The ESG Due Diligence in a M&A transaction

The ESG due diligence phase in an M&A transaction become more and more relevant: assessing a company’s ESG performance and identifying possible risks are a necessary step for well informates strategic investment decisions.

Investment fund and lending banks are very attentive to ESG issues and often condition the investment or loan on careful and complete ESG due diligence. As a result, demonstrating that the company is compliant with Environmental or  Administrative Laws is no more sufficient.

ESG factors have a leading role in sustainability dealmarketing: there are risks associated – as an example – with ESG issues such as reputational damage in the event of non compliance. ESG due diligence helps investors and target companies assess the nature of a deal and its potential risks.

With ESG DD investors and banks will be able to understand the risk and exposure profile of the target company and the associated ESG risks. In this way it’s possible to indentify the possible red flags relating to the issues that emerged during the DD and also find the measures to improve ESG company’s profile in order to reduce the risk. Though among the three ESG factor, environment seems to be the more relevant, also social and governance aspects are taking more and more importance.
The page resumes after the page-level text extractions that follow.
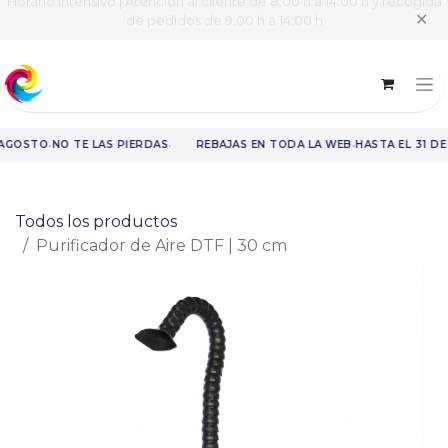
Horario intensivo | Atención al cliente de 8:00 h a 14:00 h y recogida
✕
de pedidos de 9:00 h a 14:00 h
·
·
·
 AGOSTO
NO TE LAS PIERDAS
REBAJAS EN TODA LA WEB
HASTA EL 31 D
Rebajas en toda la web hasta el 31 de agosto.
Todos los productos
Purificador de Aire DTF | 30 cm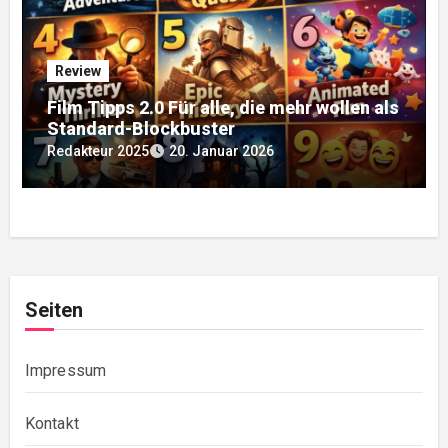
Review
Film Tipps 2.0 Für alle, die mehr wollen als
Standard-Blockbuster
Redakteur 2025
20. Januar 2026
Seiten
Impressum
Kontakt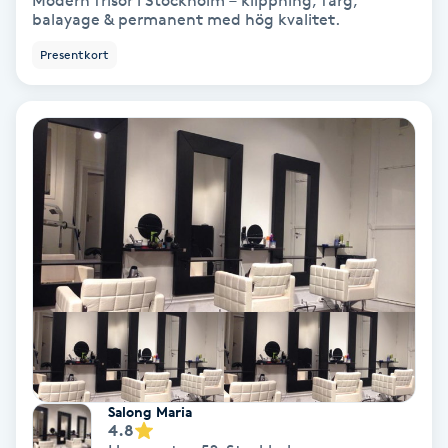
Modern frisör i Stockholm – klippning, färg,
balayage & permanent med hög kvalitet.
Bottenfärg
Presentkort
Brynformning
Brynfärgning
Brynplockning
Bröllopsuppsättning
C
Celluliter
Coachning
Salong Maria
4.8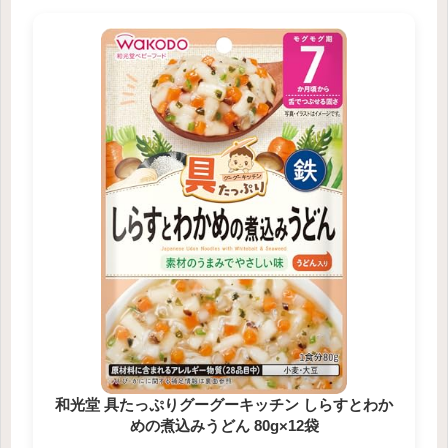
和光堂 具たっぷりグーグーキッチン しらすとわか
めの煮込みうどん 80g×12袋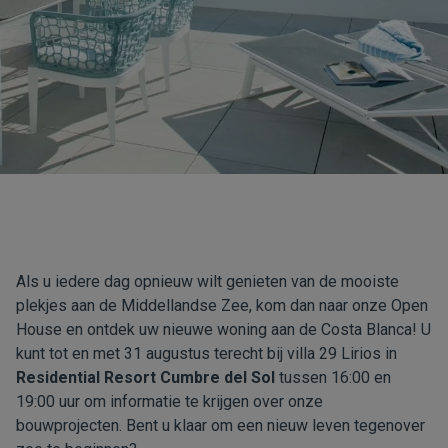
Als u iedere dag opnieuw wilt genieten van de mooiste
plekjes aan de Middellandse Zee, kom dan naar onze Open
House en ontdek uw nieuwe woning aan de Costa Blanca! U
kunt tot en met 31 augustus terecht bij villa 29 Lirios in
Residential Resort Cumbre del Sol
tussen 16:00 en
19:00 uur om informatie te krijgen over onze
bouwprojecten. Bent u klaar om een nieuw leven tegenover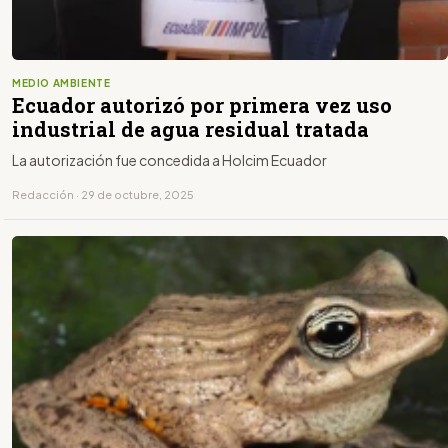
MEDIO AMBIENTE
Ecuador autorizó por primera vez uso
industrial de agua residual tratada
La autorización fue concedida a Holcim Ecuador
Redacción · 29 de octubre, 2025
A ESG DD gives investors and bank numerous advantanges in terms of protection mechanism to be introduced in the preliminary contract such as warranies, special indemnity and suspension clauses and impacts also on the price or terms for payment. Furthermore, the development of an ESG policy will facilitate the exit policies of the target companies that have implemented it: they will be put on the market with less risk and become more attractive.